Rossi confronta el punto de vista de un niño con los servicios de salvamento de Lampedusa

Primero fue Venecia (León de Oro con Sacro Gra) y después Berlín (Oso de Oro con Fuego en el mar). El gran documentalista Giancarlo Rossi estrena su retrato de la emigración a Europa para salvar o condenar conciencias.

Las enseñanzas de Kiarostami resuenan en fondo y forma. Aunque los muros no fueran de alambre sino de agua, aunque los cuerpos de inmigrantes amanecieran en tu playa cada día, aunque el mar que alimenta a tu familia se trague a decenas de seres humanos cada mes... la vida continúa. No necesariamente te mantendrás ajeno a la tragedia, pero harás tu vida más o menos al margen de ello. Las conexiones serán leves, como las que establece Giancarlo Rossi en su documental Fuego en el mar, donde confronta el punto de vista de un niño llamado Samuele y su familia con el de los servicios de salvamento de emigrantes en la costa de Lampedusa. Las vidas de los que nacieron unos pocos kilómetros al norte de quienes huyen de hambrunas y guerras. Dos películas en una. Dos mundos opuestos en un mismo espacio de apenas veinte kilómetros cuadrados.

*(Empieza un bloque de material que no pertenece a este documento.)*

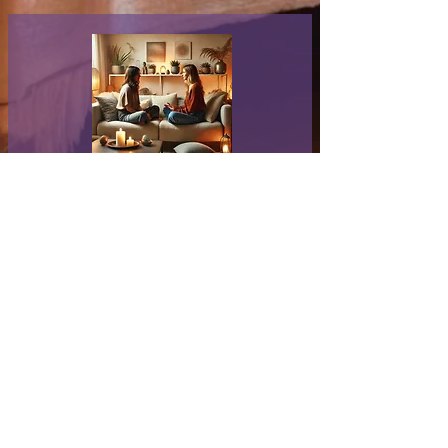
Psychic Reading
Book Now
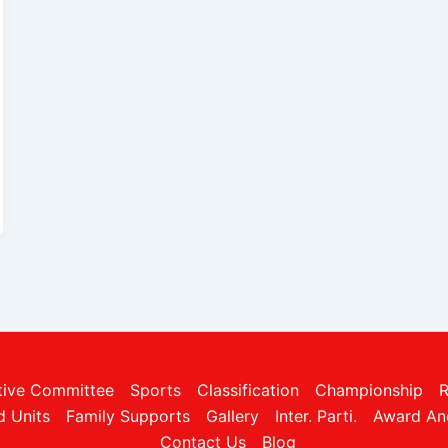
tive Committee
Sports
Classification
Championship
R
ed Units
Family Supports
Gallery
Inter. Parti.
Award An
Contact Us
Blog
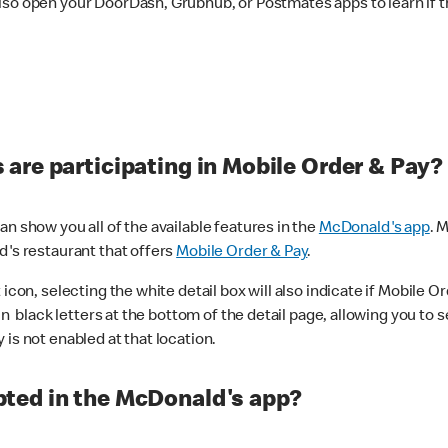
lso open your DoorDash, Grubhub, or Postmates apps to learn if t
are participating in Mobile Order & Pay?
n show you all of the available features in the
McDonald's app
. 
d's restaurant that offers
Mobile Order & Pay
.
con, selecting the white detail box will also indicate if Mobile Orde
n black letters at the bottom of the detail page, allowing you to se
is not enabled at that location.
ted in the McDonald's app?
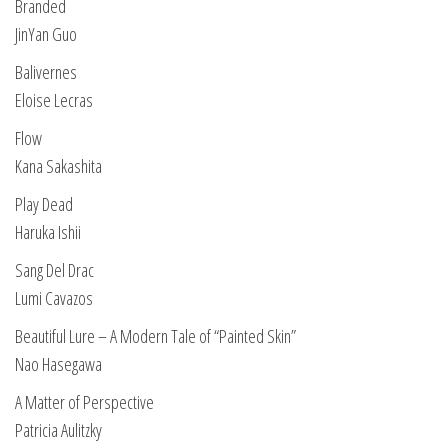
Branded
JinYan Guo
Balivernes
Eloise Lecras
Flow
Kana Sakashita
Play Dead
Haruka Ishii
Sang Del Drac
Lumi Cavazos
Beautiful Lure – A Modern Tale of “Painted Skin”
Nao Hasegawa
A Matter of Perspective
Patricia Aulitzky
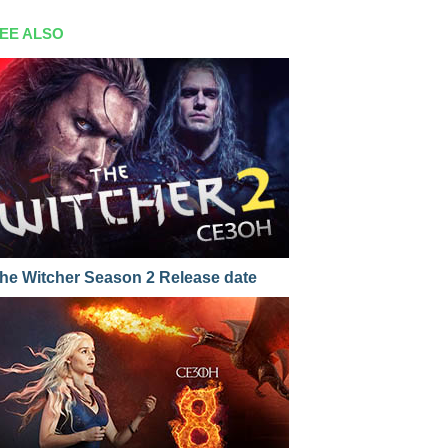
EE ALSO
he Witcher Season 2 Release date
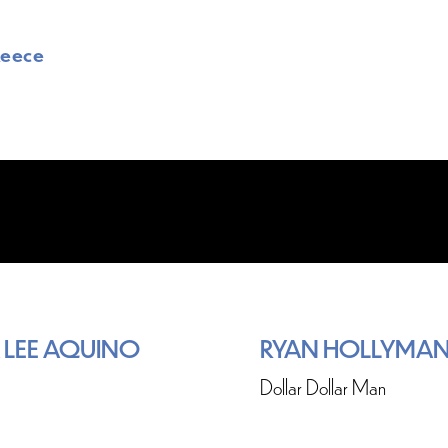
Reece
 LEE AQUINO
RYAN HOLLYMA
Dollar Dollar Man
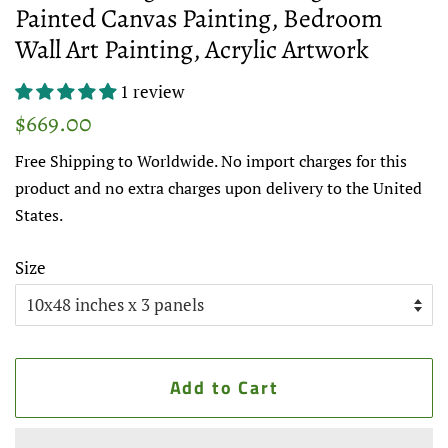
Painted Canvas Painting, Bedroom
Wall Art Painting, Acrylic Artwork
1 review
Regular
Sale
$669.00
price
price
Free Shipping to Worldwide. No import charges for this
product and no extra charges upon delivery to the United
States.
Size
Add to Cart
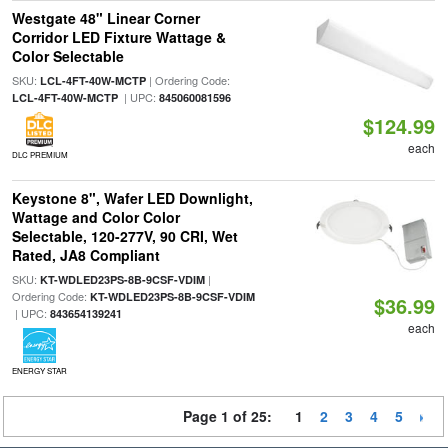
Westgate 48" Linear Corner
Corridor LED Fixture Wattage &
Color Selectable
SKU:
| Ordering Code:
LCL-4FT-40W-MCTP
| UPC:
LCL-4FT-40W-MCTP
845060081596
$124.99
each
DLC PREMIUM
Keystone 8", Wafer LED Downlight,
Wattage and Color Color
Selectable, 120-277V, 90 CRI, Wet
Rated, JA8 Compliant
SKU:
|
KT-WDLED23PS-8B-9CSF-VDIM
Ordering Code:
KT-WDLED23PS-8B-9CSF-VDIM
$36.99
| UPC:
843654139241
each
ENERGY STAR
Page 1 of 25:
1
2
3
4
5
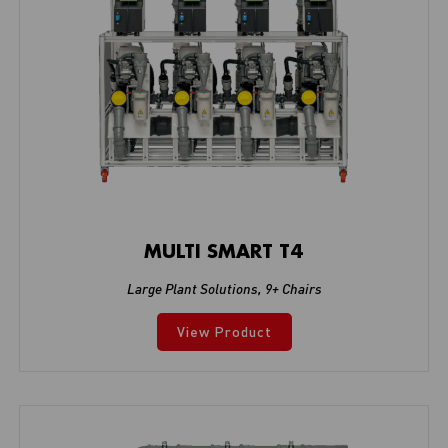
MULTI SMART T4
Large Plant Solutions
,
9+ Chairs
View Product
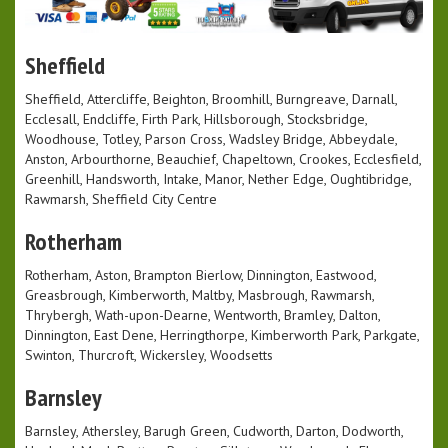
Sheffield
Sheffield, Attercliffe, Beighton, Broomhill, Burngreave, Darnall,
Ecclesall, Endcliffe, Firth Park, Hillsborough, Stocksbridge,
Woodhouse, Totley, Parson Cross, Wadsley Bridge, Abbeydale,
Anston, Arbourthorne, Beauchief, Chapeltown, Crookes, Ecclesfield,
Greenhill, Handsworth, Intake, Manor, Nether Edge, Oughtibridge,
Rawmarsh, Sheffield City Centre
Rotherham
Rotherham, Aston, Brampton Bierlow, Dinnington, Eastwood,
Greasbrough, Kimberworth, Maltby, Masbrough, Rawmarsh,
Thrybergh, Wath-upon-Dearne, Wentworth, Bramley, Dalton,
Dinnington, East Dene, Herringthorpe, Kimberworth Park, Parkgate,
Swinton, Thurcroft, Wickersley, Woodsetts
Barnsley
Barnsley, Athersley, Barugh Green, Cudworth, Darton, Dodworth,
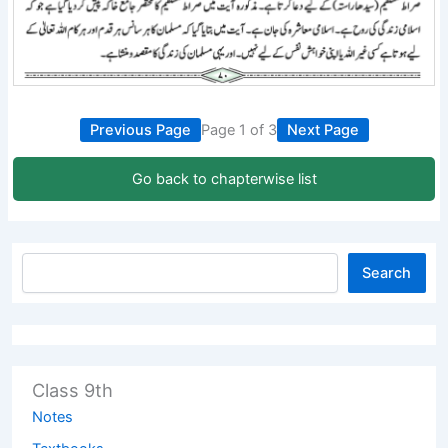
Previous Page
Page 1 of 3
Next Page
Go back to chapterwise list
Search
Class 9th
Notes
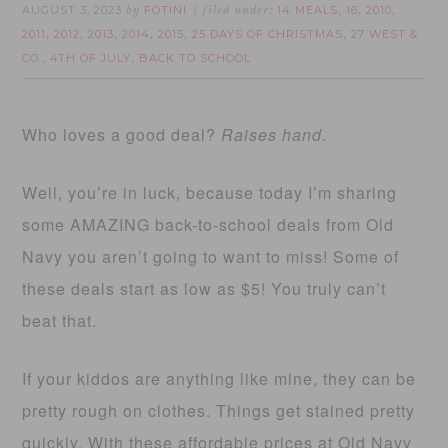
AUGUST 3, 2023
FOTINI
14 MEALS
16
2010
by
filed under:
,
,
,
2011
2012
2013
2014
2015
25 DAYS OF CHRISTMAS
27 WEST &
,
,
,
,
,
,
CO.
4TH OF JULY
BACK TO SCHOOL
,
,
Who loves a good deal?
Raises hand.
Well, you’re in luck, because today I’m sharing
some AMAZING back-to-school deals from Old
Navy you aren’t going to want to miss! Some of
these deals start as low as $5! You truly can’t
beat that.
If your kiddos are anything like mine, they can be
pretty rough on clothes. Things get stained pretty
quickly. With these affordable prices at Old Navy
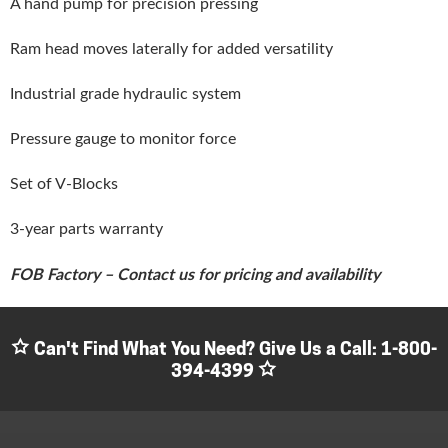
A hand pump for precision pressing
Ram head moves laterally for added versatility
Industrial grade hydraulic system
Pressure gauge to monitor force
Set of V-Blocks
3-year parts warranty
FOB Factory – Contact us for pricing and availability
Can't Find What You Need? Give Us a Call:
1-800-
394-4399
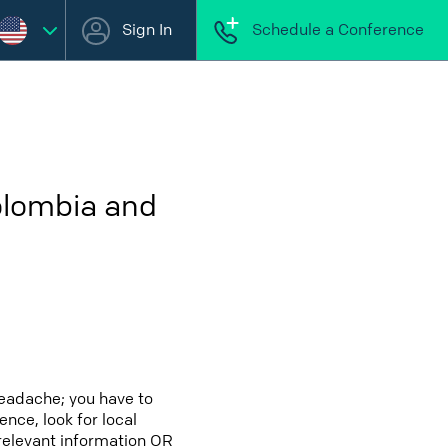
Sign In
Schedule a Conference
olombia and
headache; you have to
ence, look for local
 relevant information OR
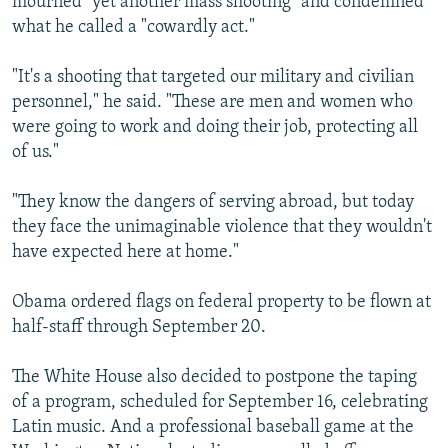
mourned "yet another mass shooting" and condemned
what he called a "cowardly act."
"It's a shooting that targeted our military and civilian
personnel," he said. "These are men and women who
were going to work and doing their job, protecting all
of us."
"They know the dangers of serving abroad, but today
they face the unimaginable violence that they wouldn't
have expected here at home."
Obama ordered flags on federal property to be flown at
half-staff through September 20.
The White House also decided to postpone the taping
of a program, scheduled for September 16, celebrating
Latin music. And a professional baseball game at the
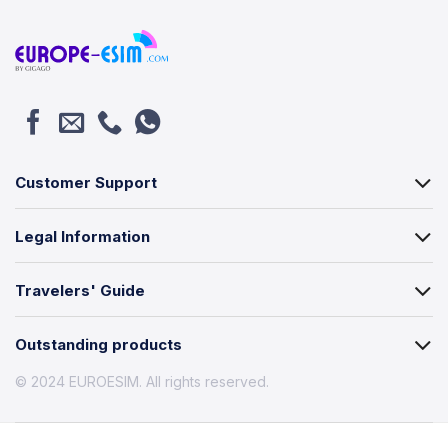
Customer Support
Legal Information
Travelers' Guide
Outstanding products
© 2024 EUROESIM. All rights reserved.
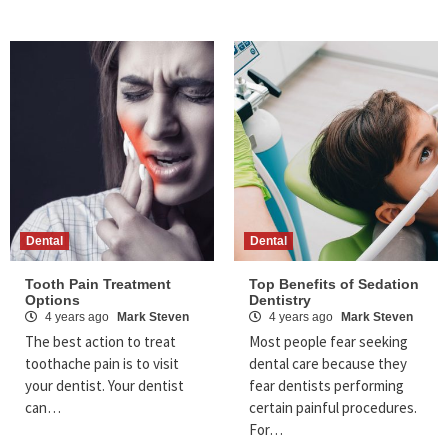
Dental
Dental
Tooth Pain Treatment
Top Benefits of Sedation
Options
Dentistry
4 years ago
Mark Steven
4 years ago
Mark Steven
The best action to treat
Most people fear seeking
toothache pain is to visit
dental care because they
your dentist. Your dentist
fear dentists performing
can…
certain painful procedures.
For…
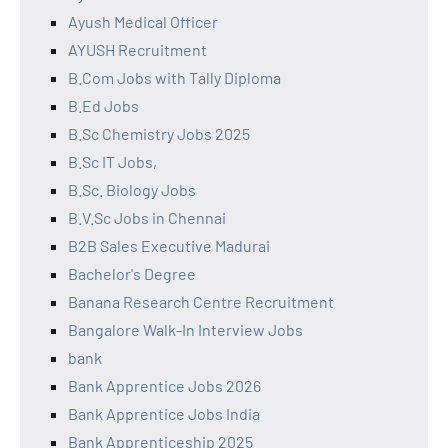
Ayush Medical Officer
AYUSH Recruitment
B.Com Jobs with Tally Diploma
B.Ed Jobs
B.Sc Chemistry Jobs 2025
B.Sc IT Jobs,
B.Sc. Biology Jobs
B.V.Sc Jobs in Chennai
B2B Sales Executive Madurai
Bachelor's Degree
Banana Research Centre Recruitment
Bangalore Walk-In Interview Jobs
bank
Bank Apprentice Jobs 2026
Bank Apprentice Jobs India
Bank Apprenticeship 2025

La maestría del cineasta italiano yace en los vasos comunicantes entre ambos planos narrativos, en la heterodoxia de la elección, en la evocadora ordenación de los relatos. El DJ local pincha en la radio temas tradicionales italianos que las madres de los marineros les dedican a sus hijos, y al poco un grupo de emigrantes narra en cánticos africanos y hip-hop la crónica de supervivencia por desiertos y aguas donde yacen sus compañeros, los infiernos a los que han sobrevivido hasta llegar a la isla siciliana. El niño, de ojo vago, juega con el tirachinas, habla con su abuela, aprende a navegar, busca pájaros en la noche, cena espaguetis con calamares, aprende inglés en la escuela, va al médico... La normalidad, digamos. Y a unos metros (a un corte), todo lo demás.



Pero este no es un documental más sobre la crisis migratoria en Europa. No es carne de noticiarios ni de espacios televisivos. El efecto pasa por recorrer el trayecto de fuera hacia dentro, de que los contenidos emerjan con el retrato de los contextos, de los paisajes de la isla, sus calles vacías, terrenos pedregosos, sus árboles y sus olas. La estética opera lejos de los códigos del reportaje. No hay ningún micrófono en el rostro de nadie, ninguna voz explicativa, el cine es directo y observacional, y la construcción responde al montaje. El único médico residente de las islas atiende con un profundo sentido del deber humanitario a los inmigrantes deshidratados, les acompaña en su muerte, y a las pocas horas le hace un chequeo cardíaco a Samuele. La metáfora del ojo vago del niño -que el cerebro no procesa la información que un ojo le envía- adquiere una consistencia inesperada cuando pensamos en cómo funcionan tanto la película como la conciencia social respecto a la crisis migratoria.



El cometido no pasa por atragantarnos la cena o explotar el sensacionalismo de cadáveres de niños en la costa, el argumento emocional de esta película no es la compasión o el despertar de los horrores que nos rodean. Se trata más bien de ampliar y complicar las rutas de nuestra sensibilidad, de ver un cuadro general a partir de intuiciones microscópicas. Seguimos a un niño durante media película, pero no seguimos a un emigrante durante la otra mitad. Son decenas, centenares, siempre retratados en grupo (o en primeros planos que no les aíslan), como fantasmas de caoba, cuerpos desesperados. Sin nombre alguno. Es acaso el balance de nuestra mirada occidental lo que está traduciendo la estructura de Fuego en el mar. El individuo nativo ignora el colectivo migratorio. Y los pequeños vínculos que podrían unirles son los únicos cuya compasión, acaso, pueda generar compromisos mayores.